Eu suspirei. Ele realmente é diferente. Não tem aquele ar de homem que acha que o mundo gira ao redor dele. Ele é consciente. Educado. Um pouco sério demais, mas até isso é fofo.
— Certo, respondi. — Eu vou reler mais tarde.
A comida chegou, mas eu m*l senti o gosto. Era tudo sofisticadíssimo, mas eu só conseguia pensar nas palavras atelier próprio, brilhando como luzinhas de Natal.
Foi quando ele limpou os lábios com o guardanapo, olhou pra mim com um cuidado estranho e disse:
— Melinda, tem outra coisa.
Minha alma saiu do corpo por três segundos.
— O quê?
Ele respirou fundo. Muito fundo. Tipo vou falar algo que pode mudar o rumo da humanidade.
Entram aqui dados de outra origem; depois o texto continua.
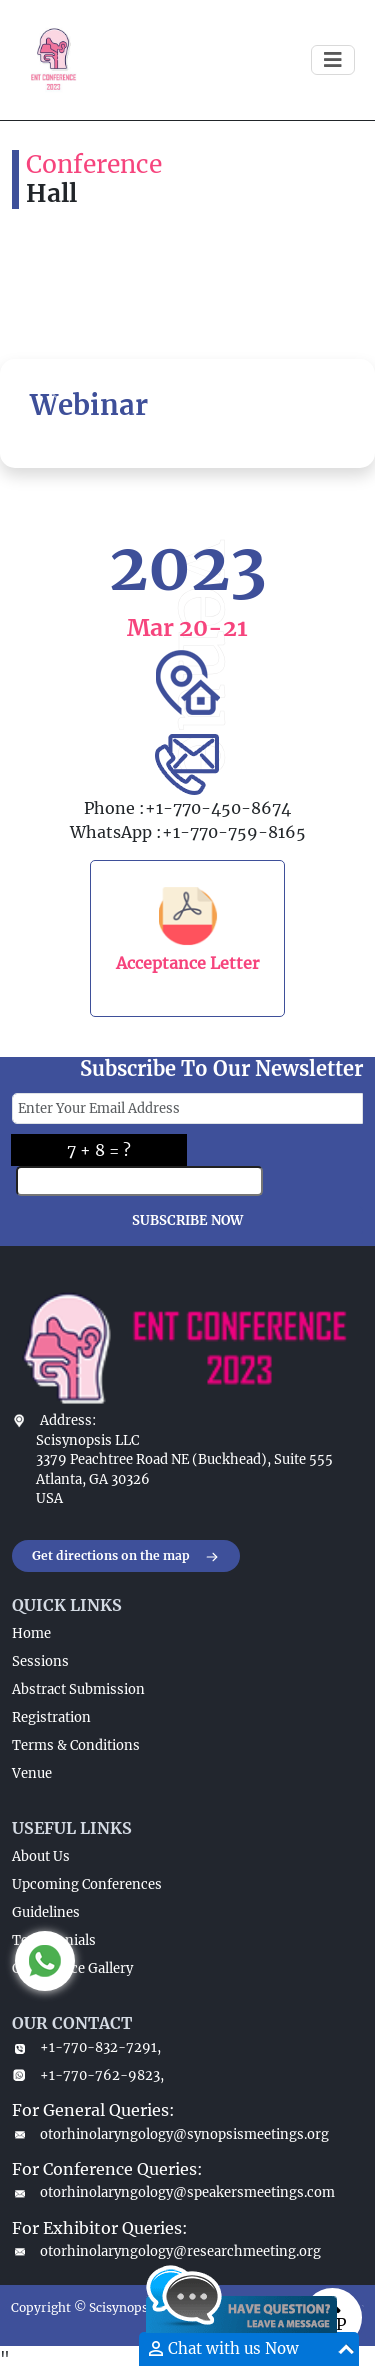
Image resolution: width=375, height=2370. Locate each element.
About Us (41, 1856)
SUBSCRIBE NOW (187, 1220)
— Quero te convidar para dormir no meu apartamento hoje.
Eu arregalei os olhos.
— Oi? Dormir? EU? LÁ?
Ele levantou as mãos, imediatamente, como se eu estivesse prestes a atacá-lo com uma tesoura de costura.
— Não é o que parece. Não se preocupe. Você pode dormir na cama. Eu durmo no sofá do quarto. É só para gerar rumores. A imprensa acompanha tudo agora que o prazo da herança está perto. Precisamos parecer próximos.
— Ah.
Socialmente próximos, Romanticamente distantes.
Tecnicamente um casal em planejamento.
Tranquilo. Fácil. Normal. Claro que sim.
— Você quer que eu vá pra sua casa, pra gente gerar fofoca?
— Exatamente.
Eu dei risada. Não consegui evitar. Foi engraçado demais.
— Elijah, você tem noção do quanto isso parece cena de comédia romântica m*l escrita?
Ele sorriu. Um sorrisinho curto e sincero, o tipo que deve valer mais do que o contrato todo.
— Tenho. Mas vai funcionar. Confia em mim.
— Eu confio. — falei, e percebi que confio mesmo.
Ali, por algum motivo, eu não senti medo. Talvez porque Elijah nunca me olhou como o amante nojento da Madame Maison olhava. Talvez porque ele sempre fala comigo com calma. Ou porque durante um mês inteiro ele dividiu cafés e conversas como se eu fosse alguém importante.
Ou talvez porque meu coração é naturalmente bobo e acredita em contos de fadas.
Essa parte provavelmente é a mais verdadeira.
— Então? Aceita dormir lá hoje?
— Aceito. — respondi, tentando parecer corajosa, mas por dentro eu estava gritando.
Ele assentiu, sério, mas com o olhar leve.
— Te busco às oito.
— Combinado.
Terminamos o almoço assim: eu sorrindo igual uma boba apaixonada, ele parecendo um CEO misterioso que tomou a decisão certa.
Quando saí do restaurante, percebi que estava segurando o contrato como quem segura um sonho.
E eu pensei: Meu Deus, eu realmente vou dormir no apartamento do Elijah.
Aí eu ri sozinha na calçada.
Porque a vida, às vezes, parece mesmo escrita por alguém que ama comédias românticas. E eu adoro isso.